* **Task description**:
Among the entries below, find the line with "continue to live in", then quote it and each following line up to and including the line with "2022-07-27 10:07:00", and nothing else.
[Data for this exercise — start]
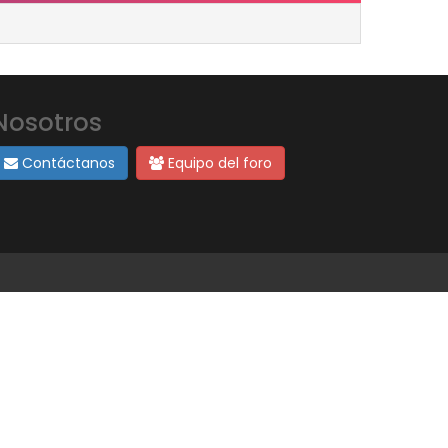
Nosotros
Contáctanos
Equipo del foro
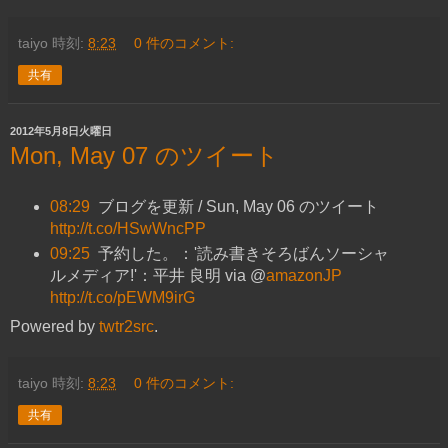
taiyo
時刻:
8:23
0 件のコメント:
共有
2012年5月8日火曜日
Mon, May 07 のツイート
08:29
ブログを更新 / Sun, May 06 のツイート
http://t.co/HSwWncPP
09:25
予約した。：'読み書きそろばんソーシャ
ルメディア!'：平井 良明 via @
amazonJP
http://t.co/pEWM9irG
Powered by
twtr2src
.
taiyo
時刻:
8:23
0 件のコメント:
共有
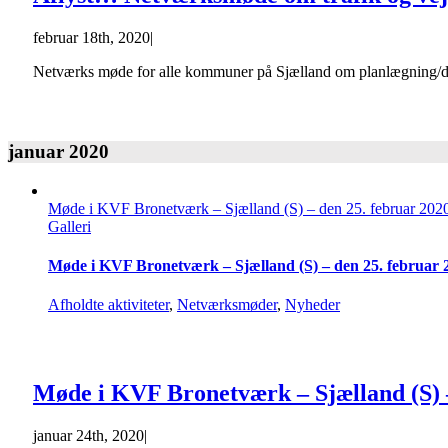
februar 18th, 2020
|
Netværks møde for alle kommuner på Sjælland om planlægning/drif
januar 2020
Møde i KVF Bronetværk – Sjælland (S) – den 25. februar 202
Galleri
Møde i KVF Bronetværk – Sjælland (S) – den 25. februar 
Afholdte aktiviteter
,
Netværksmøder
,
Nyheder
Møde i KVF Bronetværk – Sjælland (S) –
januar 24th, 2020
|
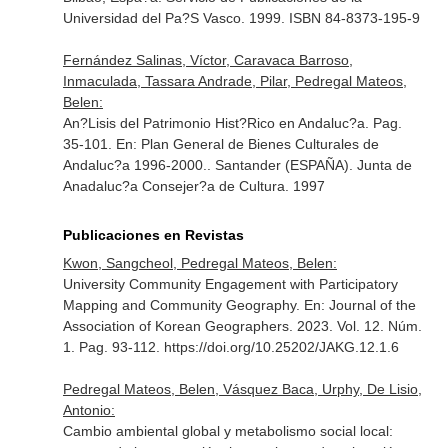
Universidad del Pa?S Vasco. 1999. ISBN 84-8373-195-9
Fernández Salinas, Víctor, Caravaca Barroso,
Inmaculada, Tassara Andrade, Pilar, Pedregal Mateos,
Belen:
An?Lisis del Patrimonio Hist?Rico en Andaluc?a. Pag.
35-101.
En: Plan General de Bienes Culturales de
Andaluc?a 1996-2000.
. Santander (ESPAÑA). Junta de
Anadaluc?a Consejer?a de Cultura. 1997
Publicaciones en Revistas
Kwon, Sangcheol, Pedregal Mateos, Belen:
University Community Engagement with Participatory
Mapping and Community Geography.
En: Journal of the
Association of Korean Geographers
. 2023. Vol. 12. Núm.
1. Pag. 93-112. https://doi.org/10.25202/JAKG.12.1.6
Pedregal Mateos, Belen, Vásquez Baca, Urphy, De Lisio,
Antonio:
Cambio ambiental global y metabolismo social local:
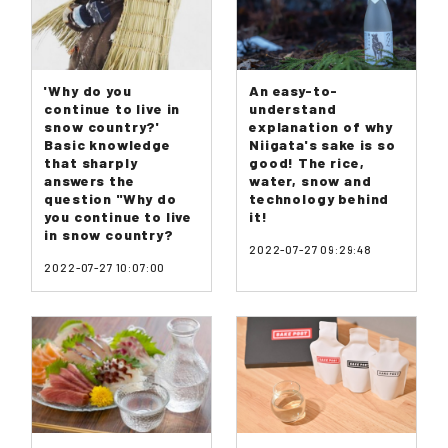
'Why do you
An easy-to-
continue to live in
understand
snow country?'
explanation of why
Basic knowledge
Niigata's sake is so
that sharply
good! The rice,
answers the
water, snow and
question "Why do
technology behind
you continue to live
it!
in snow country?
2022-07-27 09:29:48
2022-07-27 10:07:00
[Data for this exercise — finish]
[Data for this exercise — start]
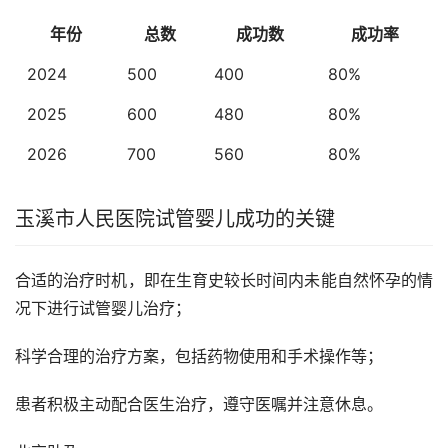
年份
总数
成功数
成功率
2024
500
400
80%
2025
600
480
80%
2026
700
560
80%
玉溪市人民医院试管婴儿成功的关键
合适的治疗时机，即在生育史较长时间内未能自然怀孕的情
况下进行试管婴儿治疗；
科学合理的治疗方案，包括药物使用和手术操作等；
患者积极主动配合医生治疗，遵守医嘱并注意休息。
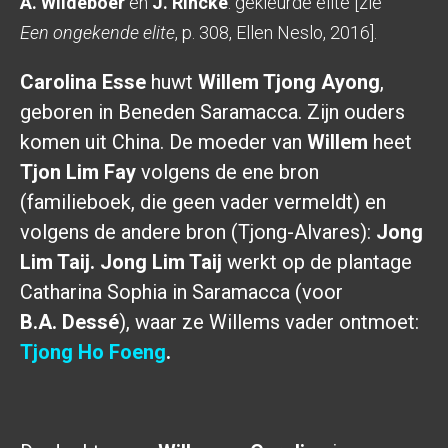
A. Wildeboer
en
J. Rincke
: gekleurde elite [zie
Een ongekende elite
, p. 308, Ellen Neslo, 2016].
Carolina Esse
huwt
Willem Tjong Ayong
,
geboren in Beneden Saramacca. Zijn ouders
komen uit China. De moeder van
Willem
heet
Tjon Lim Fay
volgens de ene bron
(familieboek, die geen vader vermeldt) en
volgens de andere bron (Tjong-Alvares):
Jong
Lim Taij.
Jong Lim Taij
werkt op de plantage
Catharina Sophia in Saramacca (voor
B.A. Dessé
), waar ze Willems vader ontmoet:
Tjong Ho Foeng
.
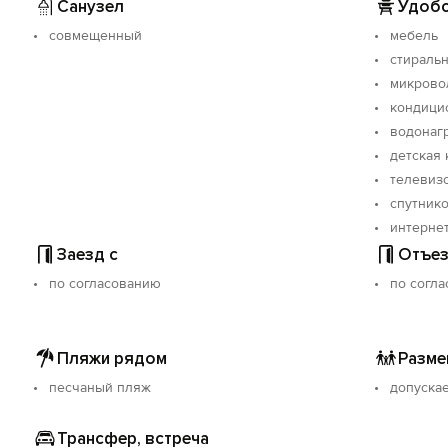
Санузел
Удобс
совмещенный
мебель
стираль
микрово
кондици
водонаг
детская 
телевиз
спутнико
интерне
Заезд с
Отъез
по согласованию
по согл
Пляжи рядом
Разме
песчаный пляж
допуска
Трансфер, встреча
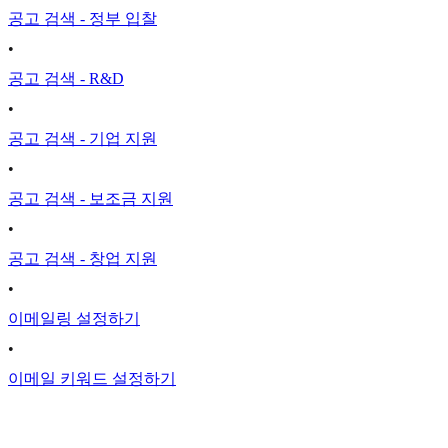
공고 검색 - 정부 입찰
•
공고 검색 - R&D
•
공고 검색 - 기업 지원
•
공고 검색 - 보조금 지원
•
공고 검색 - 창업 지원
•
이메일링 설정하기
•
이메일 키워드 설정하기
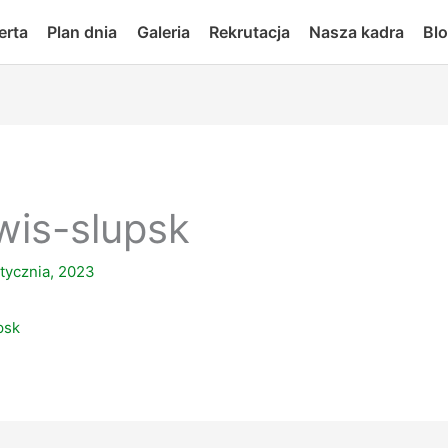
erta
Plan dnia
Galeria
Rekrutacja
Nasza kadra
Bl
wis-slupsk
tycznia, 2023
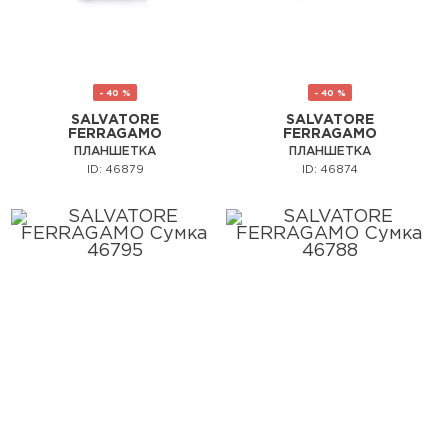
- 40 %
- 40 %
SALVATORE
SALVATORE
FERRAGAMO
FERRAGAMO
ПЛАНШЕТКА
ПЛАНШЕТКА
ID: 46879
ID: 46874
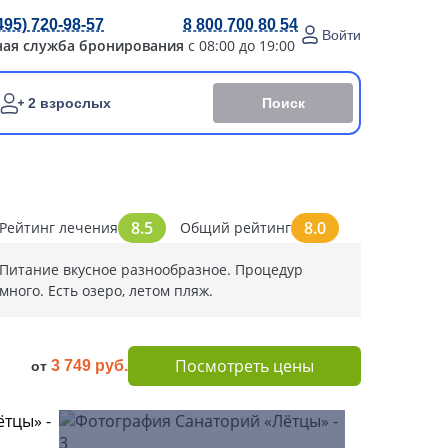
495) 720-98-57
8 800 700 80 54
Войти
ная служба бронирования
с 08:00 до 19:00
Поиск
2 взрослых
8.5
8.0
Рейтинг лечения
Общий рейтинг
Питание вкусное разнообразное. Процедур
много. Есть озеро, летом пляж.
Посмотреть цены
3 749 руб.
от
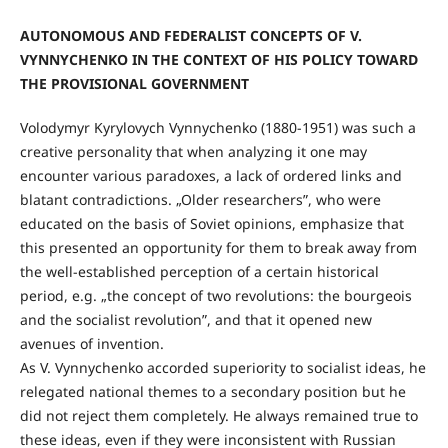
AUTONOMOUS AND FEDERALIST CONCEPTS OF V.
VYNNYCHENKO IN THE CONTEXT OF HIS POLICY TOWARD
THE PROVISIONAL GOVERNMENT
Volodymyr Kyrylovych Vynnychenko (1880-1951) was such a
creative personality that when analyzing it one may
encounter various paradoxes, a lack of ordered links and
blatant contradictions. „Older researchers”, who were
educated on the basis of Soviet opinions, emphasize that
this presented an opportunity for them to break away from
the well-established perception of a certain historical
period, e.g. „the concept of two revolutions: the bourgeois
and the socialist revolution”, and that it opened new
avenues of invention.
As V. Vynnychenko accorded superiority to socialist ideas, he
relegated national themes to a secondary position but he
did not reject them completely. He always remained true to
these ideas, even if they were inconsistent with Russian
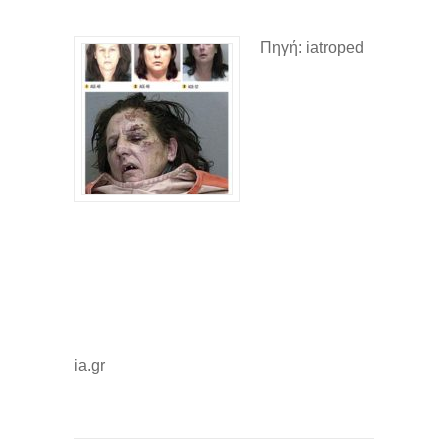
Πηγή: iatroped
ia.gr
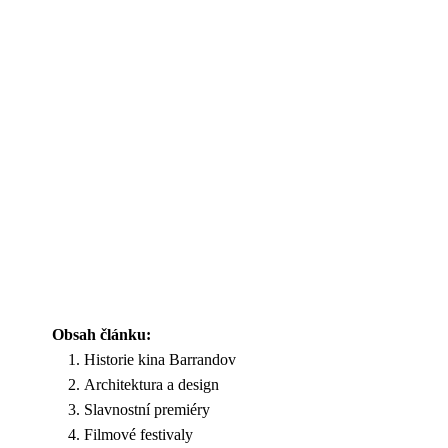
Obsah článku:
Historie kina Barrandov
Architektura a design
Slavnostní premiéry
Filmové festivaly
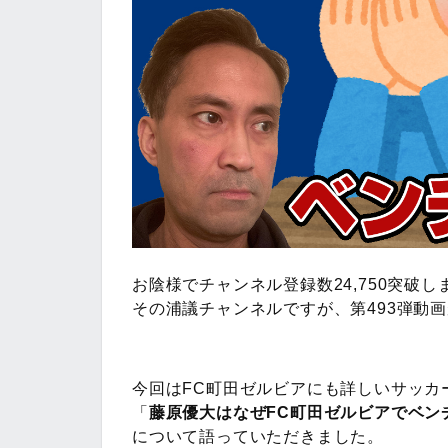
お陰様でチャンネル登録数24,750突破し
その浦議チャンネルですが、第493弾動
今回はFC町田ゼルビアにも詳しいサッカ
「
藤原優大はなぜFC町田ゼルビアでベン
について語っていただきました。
[Data for this exercise — finish]
* **Finished exercise**:
continue to live in
understand
snow country?'
explanation of why
Basic knowledge
Niigata's sake is so
that sharply
good! The rice,
answers the
water, snow and
question "Why do
technology behind
you continue to live
it!
in snow country?
2022-07-27 09:29:48
2022-07-27 10:07:00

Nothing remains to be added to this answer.